Put a room in the basement and call that the IT room. Run Cat6 from everywhere to that room. Every room, everywhere you might have a phone, TV, computer, etc. All of it gets at least one cat6 run. Many runs get more than one cable- anywhere you might have a computer put 2x cat6, anywhere you might have a TV put one Cat6 and one Cat7 (for HDbaseT (HDMI over CatX)). Run a Cat6 to anywhere you'll want a smart device, including things like window blinds.
Have your builder terminate these in patch panels, ideally in fairly deep wall mount racks, spaced with 24 per 1.75" 'rack unit' and one open unit between each two patch panels.

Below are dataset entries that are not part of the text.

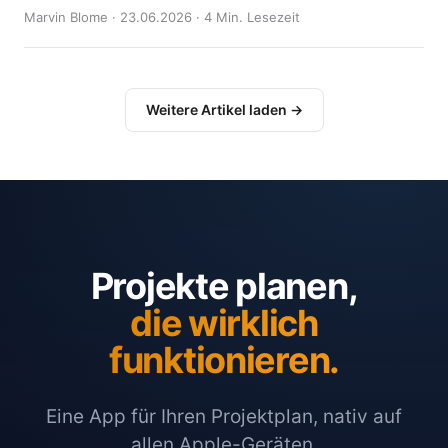
Marvin Blome · 23.06.2026 · 4 Min. Lesezeit
Weitere Artikel laden →
Projekte planen,
die wirklich
funktionieren.
Eine App für Ihren Projektplan, nativ auf
allen Apple-Geräten.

Thus, if you buy 48 port switches you can easily run PoE ethernet to every port in the house and it'll look really slick like this.
Consider a hardwired alarm to do hardwired alarm things. A Honeywell/Resideo Vista 20 alarm and an Envisalink will get you tons of sensors, and hardwired contact sensors in doors/windows are always better. Find a LOCAL INDEPENDENT alarm company, tell them you want an alarm installed but you are an automation nerd and need the installer codes after installation. Not all will want to work with you in this regard. Find one who will. Or say you'll hire them for the physical install but just want to buy hardware and installation and have no need for monitored alarm service.
That all said- all of this is way more expensive than a couple of $180 Ubiquiti 6 Pro access points and the 3-4 cat6 runs to feed them.
I'd add to this to make sure to include Shielded Cat6 for any of those runs where you might think you'll use HDbaseT or POE.